• **Assignment**:
Using the records that appear below, write out exactly the lines from the one with "mythology, and their" through the one with "their stories continue", keeping both end lines.

Extracted page text data:
════════════════
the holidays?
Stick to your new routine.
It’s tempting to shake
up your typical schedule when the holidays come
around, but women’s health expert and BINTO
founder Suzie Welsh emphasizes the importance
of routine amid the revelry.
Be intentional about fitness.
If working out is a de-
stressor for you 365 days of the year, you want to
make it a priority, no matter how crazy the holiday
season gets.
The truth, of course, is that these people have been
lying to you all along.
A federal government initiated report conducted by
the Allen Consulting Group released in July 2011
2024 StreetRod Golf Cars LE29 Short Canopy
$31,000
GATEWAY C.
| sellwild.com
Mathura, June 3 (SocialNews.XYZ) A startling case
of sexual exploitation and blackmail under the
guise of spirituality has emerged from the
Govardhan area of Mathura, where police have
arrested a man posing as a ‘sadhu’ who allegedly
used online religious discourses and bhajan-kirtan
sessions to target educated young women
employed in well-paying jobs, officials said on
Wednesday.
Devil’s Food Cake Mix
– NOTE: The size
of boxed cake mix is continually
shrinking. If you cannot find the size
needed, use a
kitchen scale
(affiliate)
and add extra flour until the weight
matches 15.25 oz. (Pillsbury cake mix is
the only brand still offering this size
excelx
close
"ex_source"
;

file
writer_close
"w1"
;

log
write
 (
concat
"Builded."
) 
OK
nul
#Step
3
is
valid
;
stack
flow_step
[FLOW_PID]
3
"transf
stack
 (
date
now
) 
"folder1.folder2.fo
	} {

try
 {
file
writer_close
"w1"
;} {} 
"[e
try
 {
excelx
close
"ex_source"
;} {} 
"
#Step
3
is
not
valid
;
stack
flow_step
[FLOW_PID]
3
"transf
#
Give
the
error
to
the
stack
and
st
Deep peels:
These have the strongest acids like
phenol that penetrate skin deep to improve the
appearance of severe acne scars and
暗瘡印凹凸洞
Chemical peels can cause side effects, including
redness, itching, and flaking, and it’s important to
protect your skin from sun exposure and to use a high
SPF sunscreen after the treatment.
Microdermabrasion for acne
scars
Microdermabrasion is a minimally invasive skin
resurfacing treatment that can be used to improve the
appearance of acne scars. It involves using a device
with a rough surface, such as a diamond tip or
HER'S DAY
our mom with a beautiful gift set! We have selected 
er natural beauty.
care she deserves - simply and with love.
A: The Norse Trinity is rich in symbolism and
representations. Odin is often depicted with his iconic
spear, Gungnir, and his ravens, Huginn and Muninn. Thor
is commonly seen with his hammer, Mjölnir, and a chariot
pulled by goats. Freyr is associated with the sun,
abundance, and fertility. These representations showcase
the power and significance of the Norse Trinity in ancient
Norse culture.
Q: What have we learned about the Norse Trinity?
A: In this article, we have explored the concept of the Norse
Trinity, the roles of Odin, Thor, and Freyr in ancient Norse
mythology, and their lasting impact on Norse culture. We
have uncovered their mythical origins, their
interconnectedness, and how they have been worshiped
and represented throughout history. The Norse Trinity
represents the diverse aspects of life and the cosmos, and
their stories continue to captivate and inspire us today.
════════════════
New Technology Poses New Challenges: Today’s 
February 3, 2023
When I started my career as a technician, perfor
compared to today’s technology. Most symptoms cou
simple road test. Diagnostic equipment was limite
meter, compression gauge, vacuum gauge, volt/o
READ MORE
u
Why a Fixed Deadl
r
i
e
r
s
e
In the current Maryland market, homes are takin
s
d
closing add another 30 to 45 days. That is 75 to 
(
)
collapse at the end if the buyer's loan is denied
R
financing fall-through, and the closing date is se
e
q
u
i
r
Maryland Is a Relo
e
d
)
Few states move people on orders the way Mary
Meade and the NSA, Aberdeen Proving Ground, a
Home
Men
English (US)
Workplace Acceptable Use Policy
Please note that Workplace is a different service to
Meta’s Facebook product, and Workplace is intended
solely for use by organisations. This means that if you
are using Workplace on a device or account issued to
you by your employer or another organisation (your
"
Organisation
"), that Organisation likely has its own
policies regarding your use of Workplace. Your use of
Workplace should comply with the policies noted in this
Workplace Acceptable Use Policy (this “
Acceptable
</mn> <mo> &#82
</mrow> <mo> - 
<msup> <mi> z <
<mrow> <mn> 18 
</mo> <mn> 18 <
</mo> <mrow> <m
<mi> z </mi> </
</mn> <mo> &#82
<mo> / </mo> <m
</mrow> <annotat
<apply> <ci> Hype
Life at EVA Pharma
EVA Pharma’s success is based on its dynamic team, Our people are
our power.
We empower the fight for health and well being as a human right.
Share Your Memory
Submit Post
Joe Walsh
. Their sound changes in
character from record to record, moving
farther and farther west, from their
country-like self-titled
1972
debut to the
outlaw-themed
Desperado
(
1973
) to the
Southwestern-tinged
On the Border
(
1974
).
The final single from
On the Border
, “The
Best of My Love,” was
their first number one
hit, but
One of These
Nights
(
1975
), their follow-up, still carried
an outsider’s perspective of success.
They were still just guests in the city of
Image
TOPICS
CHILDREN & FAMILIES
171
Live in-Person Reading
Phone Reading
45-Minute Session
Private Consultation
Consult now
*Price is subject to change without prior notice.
════════════════
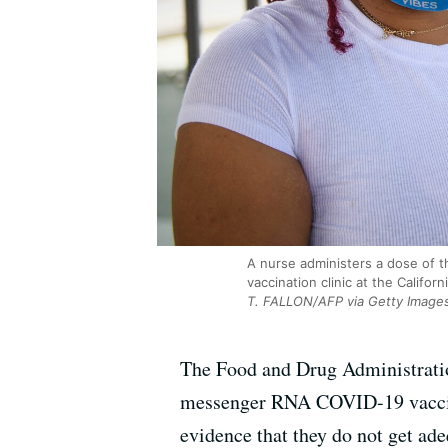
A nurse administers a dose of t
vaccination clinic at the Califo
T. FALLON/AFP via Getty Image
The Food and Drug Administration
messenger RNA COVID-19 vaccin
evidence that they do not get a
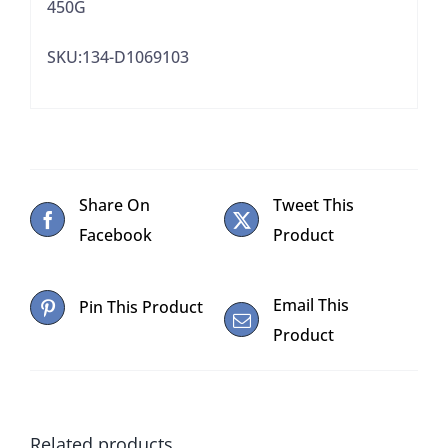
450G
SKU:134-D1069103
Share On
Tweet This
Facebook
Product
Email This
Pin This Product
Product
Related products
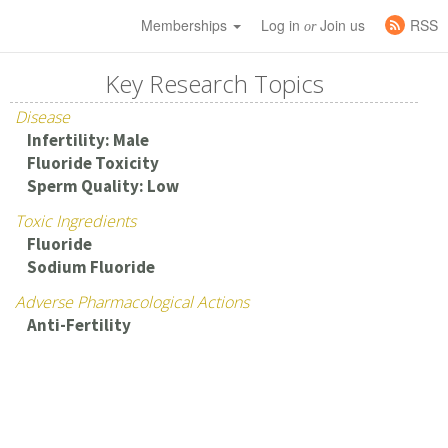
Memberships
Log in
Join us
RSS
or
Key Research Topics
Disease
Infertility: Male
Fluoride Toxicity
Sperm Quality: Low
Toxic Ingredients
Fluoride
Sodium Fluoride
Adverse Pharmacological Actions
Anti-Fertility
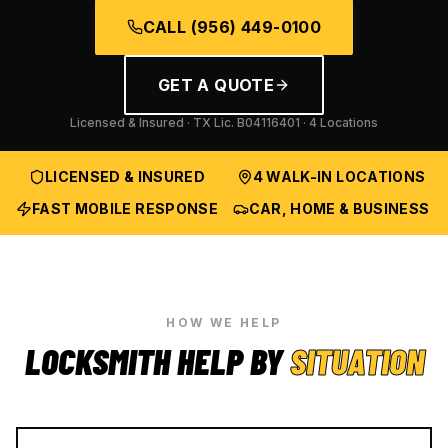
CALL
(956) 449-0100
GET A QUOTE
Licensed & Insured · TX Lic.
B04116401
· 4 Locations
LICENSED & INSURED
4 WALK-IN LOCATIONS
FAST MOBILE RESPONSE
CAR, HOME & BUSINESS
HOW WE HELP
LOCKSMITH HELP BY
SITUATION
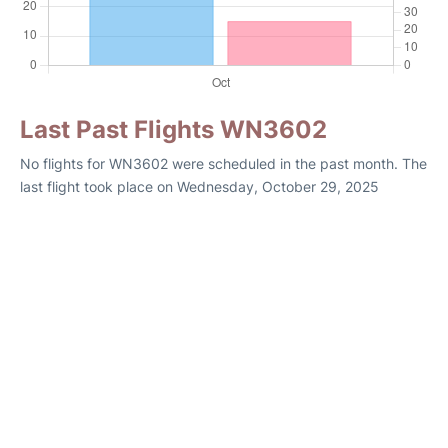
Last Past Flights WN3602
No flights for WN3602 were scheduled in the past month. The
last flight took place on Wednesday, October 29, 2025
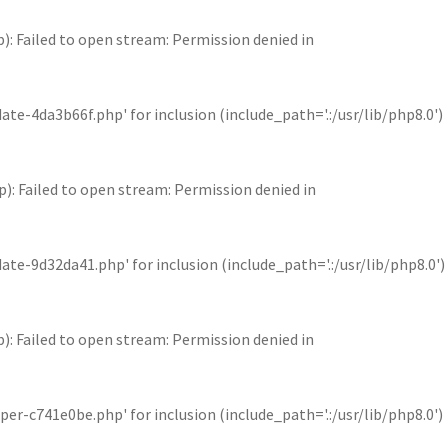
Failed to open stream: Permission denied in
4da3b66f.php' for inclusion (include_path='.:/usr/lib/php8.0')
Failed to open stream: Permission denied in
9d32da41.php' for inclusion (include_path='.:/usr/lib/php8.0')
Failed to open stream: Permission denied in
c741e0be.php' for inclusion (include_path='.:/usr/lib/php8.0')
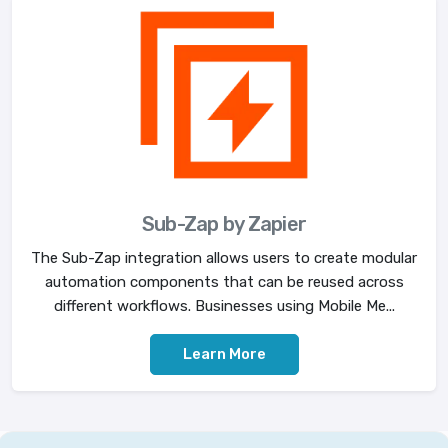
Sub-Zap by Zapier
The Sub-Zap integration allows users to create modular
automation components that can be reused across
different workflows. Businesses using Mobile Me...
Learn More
════════════════
• **Worked solution**:
mythology, and their lasting impact on Norse culture. We
have uncovered their mythical origins, their
interconnectedness, and how they have been worshiped
and represented throughout history. The Norse Trinity
represents the diverse aspects of life and the cosmos, and
their stories continue to captivate and inspire us today.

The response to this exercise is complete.